-- Opening Marker --

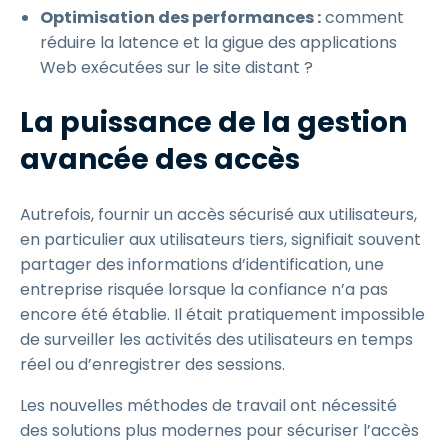
Optimisation des performances :
comment
réduire la latence et la gigue des applications
Web exécutées sur le site distant ?
La puissance de la gestion
avancée des accès
Autrefois, fournir un accès sécurisé aux utilisateurs,
en particulier aux utilisateurs tiers, signifiait souvent
partager des informations d’identification, une
entreprise risquée lorsque la confiance n’a pas
encore été établie. Il était pratiquement impossible
de surveiller les activités des utilisateurs en temps
réel ou d’enregistrer des sessions.
Les nouvelles méthodes de travail ont nécessité
des solutions plus modernes pour sécuriser l’accès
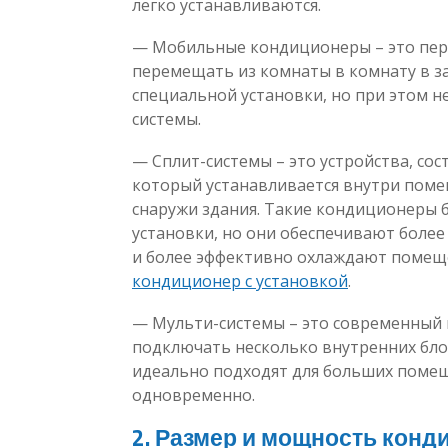
легко устанавливаются.
— Мобильные кондиционеры – это пер
перемещать из комнаты в комнату в з
специальной установки, но при этом н
системы.
— Сплит-системы – это устройства, сос
который устанавливается внутри поме
снаружи здания. Такие кондиционеры 
установки, но они обеспечивают боле
и более эффективно охлаждают помещ
кондиционер с установкой
.
— Мульти-системы – это современный 
подключать несколько внутренних бло
идеально подходят для больших помещ
одновременно.
2. Размер и мощность конд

-- Closing Marker --

Would you please reproduce every line from the one containing "специальной установки, но при этом н" through the final line of the listing, and only those lines?

Task answer.
специальной установки, но при этом н
системы.
— Сплит-системы – это устройства, сос
который устанавливается внутри поме
снаружи здания. Такие кондиционеры 
установки, но они обеспечивают боле
и более эффективно охлаждают помещ
кондиционер с установкой
.
— Мульти-системы – это современный 
подключать несколько внутренних бло
идеально подходят для больших помещ
одновременно.
2. Размер и мощность конд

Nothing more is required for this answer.